Life, death, loss and escape in Nottingham with Zineb Sedira

By Culture24 Staff | 09 February 2009
A picture of a large naval vessel

Pic courtesy New Art Exchange

Exhibition: Floating Coffins, New Art Exchange, Nottingham, until April 19 2009

“Floating Coffins is a space where life, death, loss, escape, abandoned and shipwrecked journeys meet,” says Zineb Sedira of her video and sound installation. “It’s both a toxic graveyard and a source of survival and hope.”

A picture of a battered ship

Pic courtesy New Art Exchange

Mauritania, where the London-based French-Algerian artist created the piece, is known as a port for sub-Saharan Africans to attempt to escape to Europe, usually finding themselves foiled by scuppering weather or authorities across the sea.

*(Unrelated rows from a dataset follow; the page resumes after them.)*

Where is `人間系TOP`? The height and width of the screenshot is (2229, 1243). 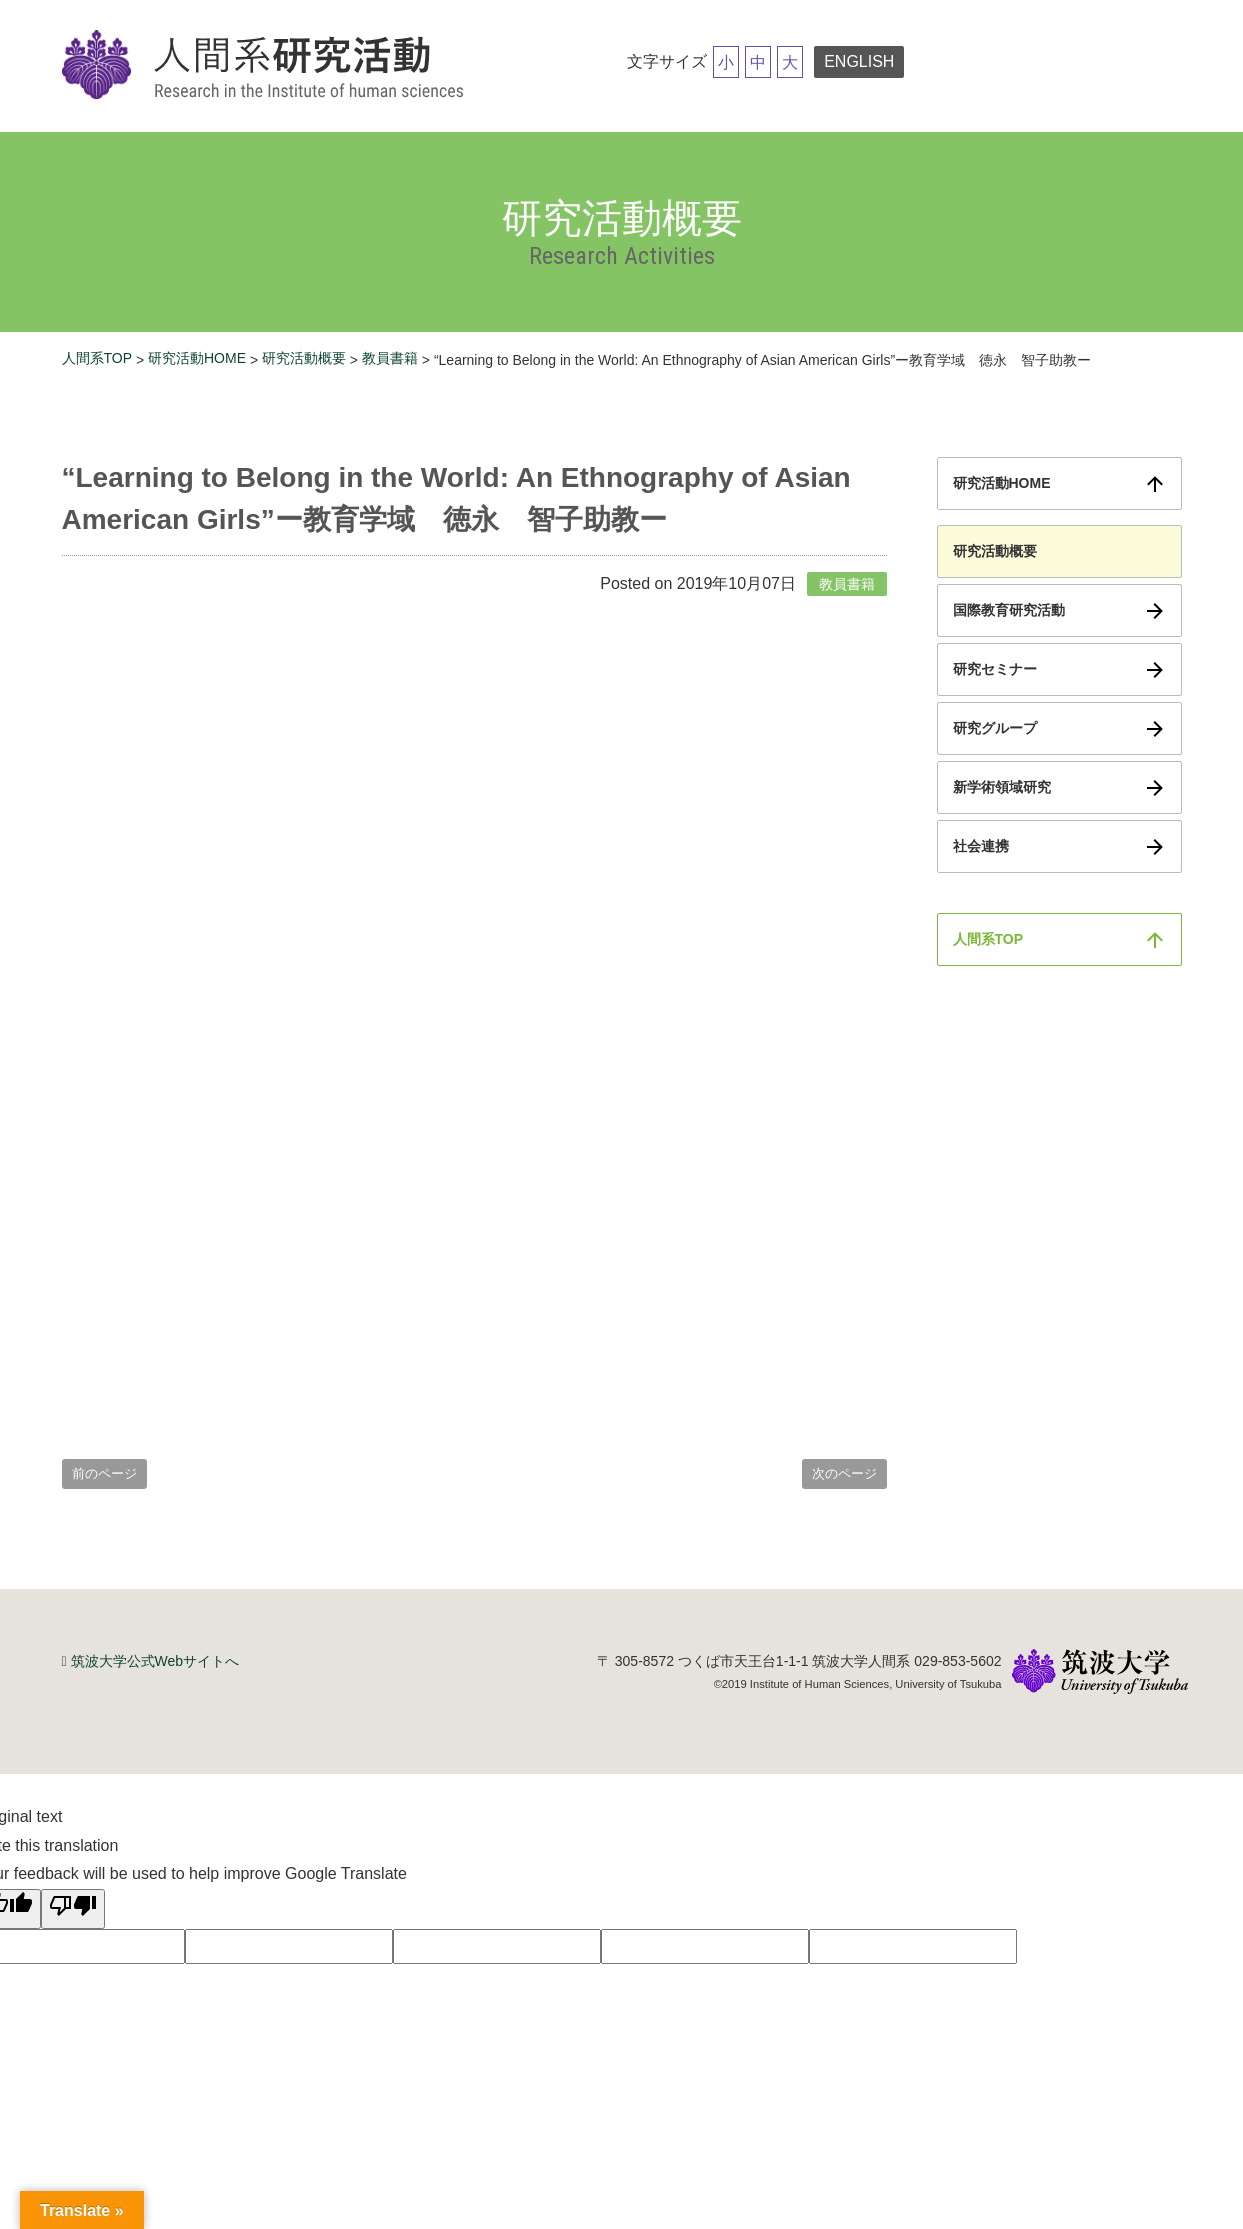 人間系TOP is located at coordinates (97, 358).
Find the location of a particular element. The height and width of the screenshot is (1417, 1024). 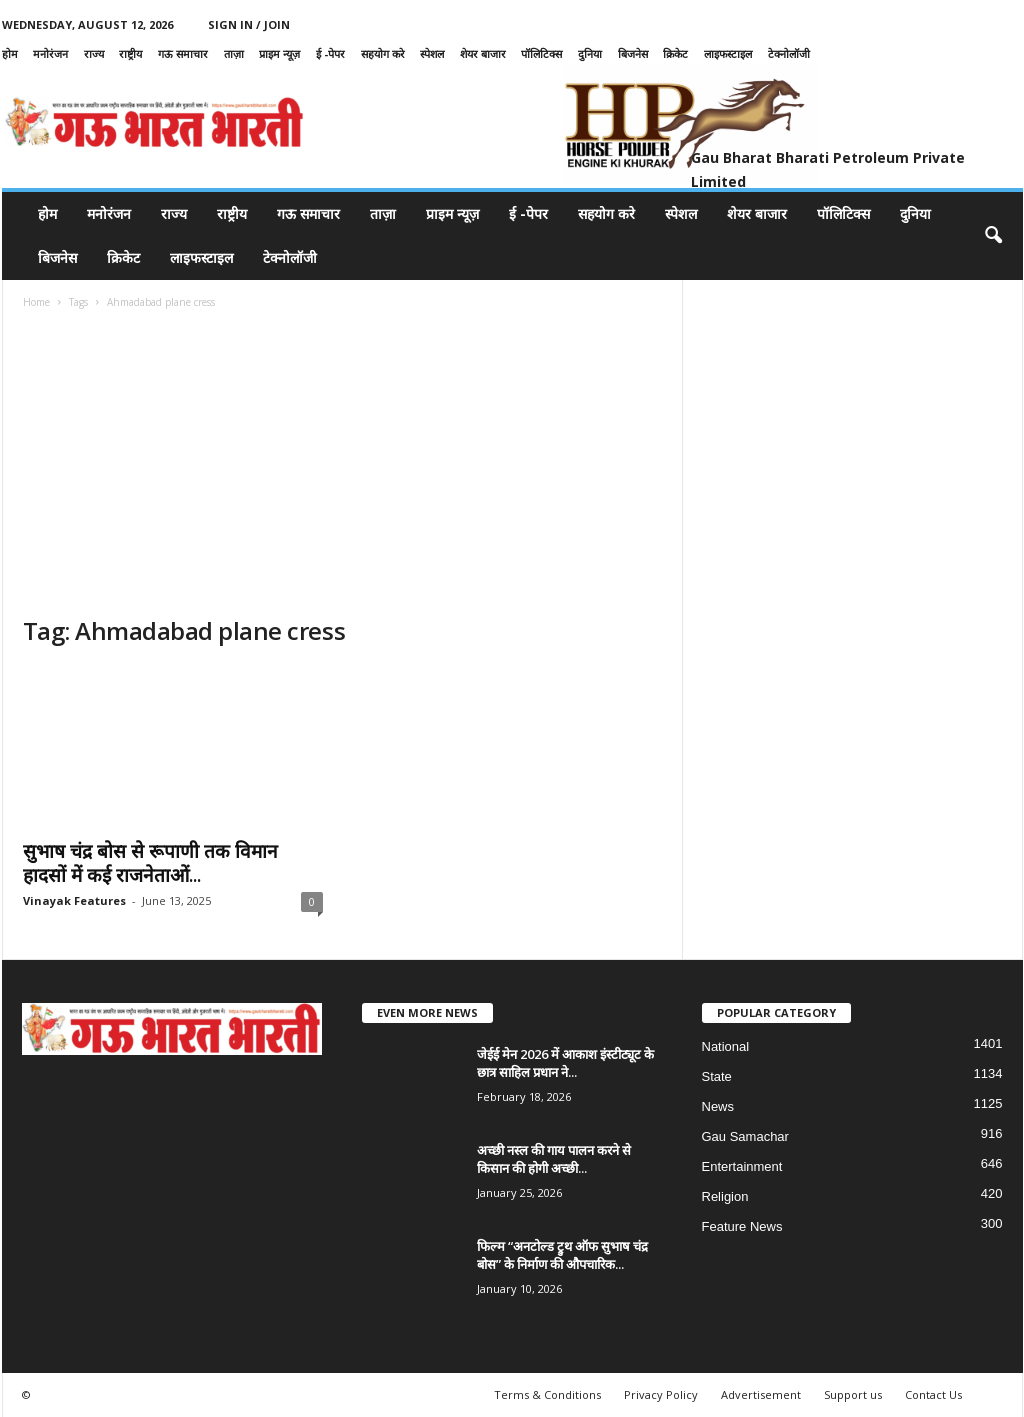 गऊ समाचार is located at coordinates (183, 53).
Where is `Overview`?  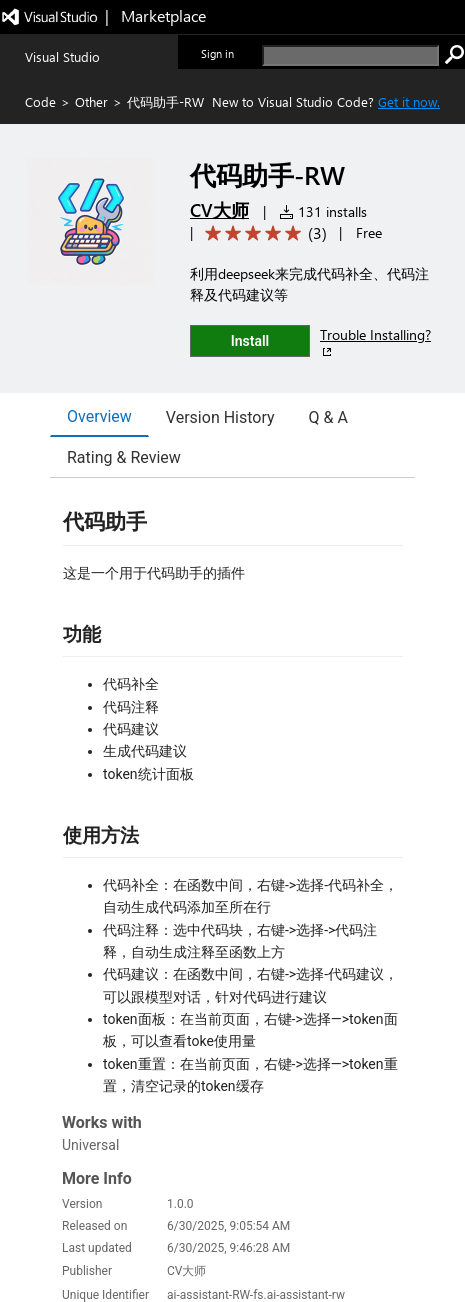 Overview is located at coordinates (99, 416).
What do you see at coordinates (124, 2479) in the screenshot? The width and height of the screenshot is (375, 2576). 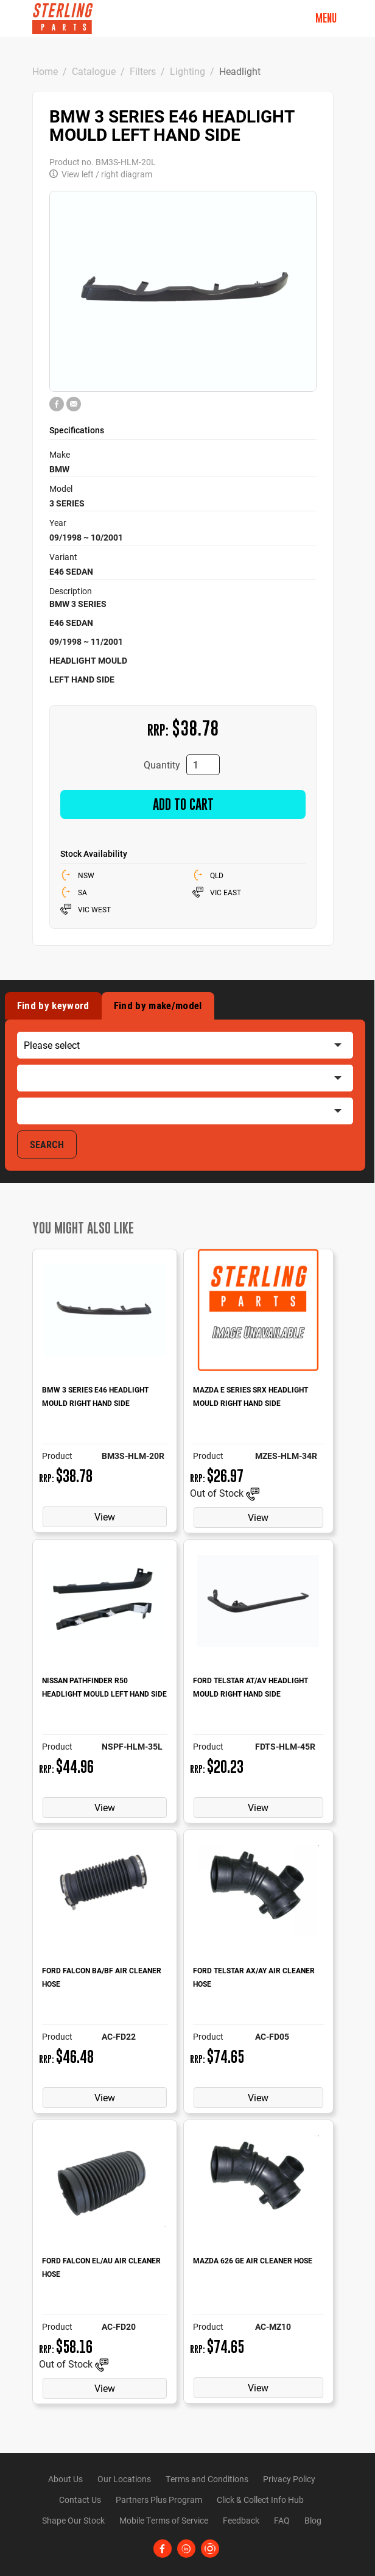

Their vessels often fare badly as well, leaving beaches full of wrecks, unwanted objects and bodies, replaced by birds migrating to the tropical habitat.

A view of a ship from a turret on a sandy beach

Pic courtesy New Art Exchange

Sedira wants Floating Coffins to be “a meditation on the sea as a site of transience and migration, departure and arrival,” and she’s bringing two other films on the subject to the gallery.

Saphir fades sound in and out as the sea, two protagonists and a hotel reach a dialogue in Algiers, and MiddleSea shows a lone figure travelling between France and Algeria, soundtracked by a brooding composition by Mikhail Karikis to examine the sea as a geographical barrier between hemispheres.